Set the records down again in full, exactly as they are, apart from the images.
━━━━
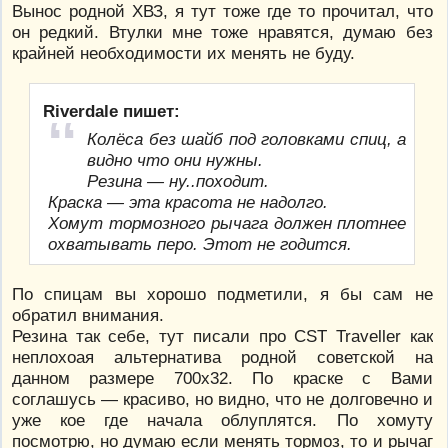
Вынос родной ХВЗ, я тут тоже где то прочитал, что
он редкий. Втулки мне тоже нравятся, думаю без
крайней необходимости их менять не буду.
Riverdale пишет:
Колёса без шайб под головками спиц, а
видно что они нужны.
Резина — ну..походит.
Краска — эта красота не надолго.
Хомут тормозного рычага должен плотнее
охватывать перо. Этот не годится.
По спицам вы хорошо подметили, я бы сам не
обратил внимания.
Резина так себе, тут писали про СST Traveller как
неплохоая альтернатива родной советской на
данном размере 700х32. По краске с Вами
соглашусь — красиво, но видно, что не долговечно и
уже кое где начала облуплятся. По хомуту
посмотрю, но думаю если менять тормоз, то и рычаг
━━━━
§ **COMPLETED EXERCISE**
Вынос родной ХВЗ, я тут тоже где то прочитал, что
он редкий. Втулки мне тоже нравятся, думаю без
крайней необходимости их менять не буду.
Riverdale пишет:
Колёса без шайб под головками спиц, а
видно что они нужны.
Резина — ну..походит.
Краска — эта красота не надолго.
Хомут тормозного рычага должен плотнее
охватывать перо. Этот не годится.
По спицам вы хорошо подметили, я бы сам не
обратил внимания.
Резина так себе, тут писали про СST Traveller как
неплохоая альтернатива родной советской на
данном размере 700х32. По краске с Вами
соглашусь — красиво, но видно, что не долговечно и
уже кое где начала облуплятся. По хомуту
посмотрю, но думаю если менять тормоз, то и рычаг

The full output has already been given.